Democracia, minha gente, é um modo de vida em sociedade com liberdade, com busca de direito iguais na diversidade, com identidade, compartilhamento, convivência e segurança, sem lutas violentas e mortes. Temos isto? Sim, mas falta muitíssimo. A questão para a democracia é como tornar o conflito social força de construção, de busca permanete do possível pela participação. Democracia eleitoral com representantes eleitos, democracia participativa nas políticas e nos embates cotidianos, democracia direta nas praças e ruas exigindo mais democracia, isto é o segredo de uma democracia radicalizada, capaz de empurrar estruturas e processos para direitos e vida digna para todos. Mas há gente entre nós que não acredita mais na democracia e até começa a imaginar regimes autoritários como melhor solução. Este é um desafio para nós, cidadãs e ciadãos, antes de mais nada.
Por que as manifestações de agora abrem a panela de pressão social e possibilidades de revitalização da democracia? Abrem, sem dúvida, pois as instituições e sobretudo as coalizões de forças políticas em torno ao governo Dilma ou na oposição, estão se revelando manietadas, com poucas inciativas. A vez é da gente, pois os eleitos no Senado, no Congresso, nas assembleias legislativas, nos governos estaduais e a própria Presidência não estão conseguindo sair da defensiva e de contradições entre eles mesmos. Isto porque o que está em questão, desta vez, é a organização partidária, o processo eleitoral, o financiamento de campanhas por grandes empresas, o regime informal de coalizões para governanar, a mídia subordinada a interesses privados e não a serviço do bem público comum da liberdade de comunicação e informação. Precisamos de uma agenda de democracia para o país e ela está ausente. Cabe a nós, cidadania, definir tal agenda, já que do vazio de Brasília nada virá mesmo. Saberemos dar conta?
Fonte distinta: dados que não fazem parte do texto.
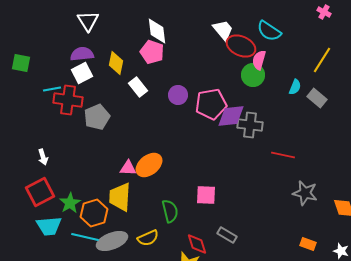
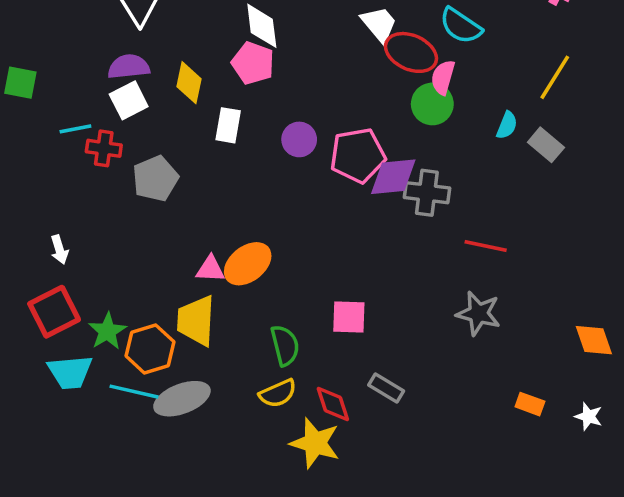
white rectangle: (138, 87) -> (228, 125), turned 48
red cross: (68, 100) -> (104, 148), size x0.7
gray star: (305, 193) -> (478, 313), moved
yellow semicircle: (148, 238) -> (278, 393), moved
A grande questão do momento é exatamente esta: a bola está no meio da cidadania e os times não estão organizados, nem tem técnicos/lideranças cidadãs – “intelectuais orgânicos” na expressão de minha referência maior, o Antônio Gramsci. Há muito debate na esfera local, na família, no grupo, no trabalho, no bar. Faltam agendas e imaginários mobilizadores. A oposição propõe impeachment da presidente em nome da corrupção e encontra eco no seio da cidadania de amplos setores sociais mais abastados dos grandes centros urbanos do país . Os movimentos sociais se mobilizam a defesa da vitória eleitoral e de bens comuns empresariais como a Petrobras, apesar do difícil digestão do pacote de ajuste econômico proposto. Tudo isto é apenas defensivo, não nos tira do impasse. A sociedade civil, berço da cidadania, precisa – ela mesma – encarar o seu déficit de pensamento, de propostas, de ação para além do mal estar, brumas e confusões do momento.
Finalizo reafirmando que o melhor caminho é colocar-nos seriamente a rever a democracia que temos e extrair dela forças e capacidades escondidas, capazes de transformar o limão do momento em uma limonada de conquistas e avanços. Encruzilhadas na democracia sao as situações que mais ocorrem. Ela é um método de caminhar e um rumo a seguir por mais liberdade, igualdade, direitos e sustentabilidade. O caminho precisa ser feito, subindo e decendo ladeiras, contornando morros e vencendo travessias de obstáculos que, à primeira vista, parecem impossíveis. Nada é impossível para a determinação democrática. Mas esta devemos ter como um valor compartilhado entre todos, sem concessõe, que nos dá força para impedir autoritarismos e individualismos destrutivos.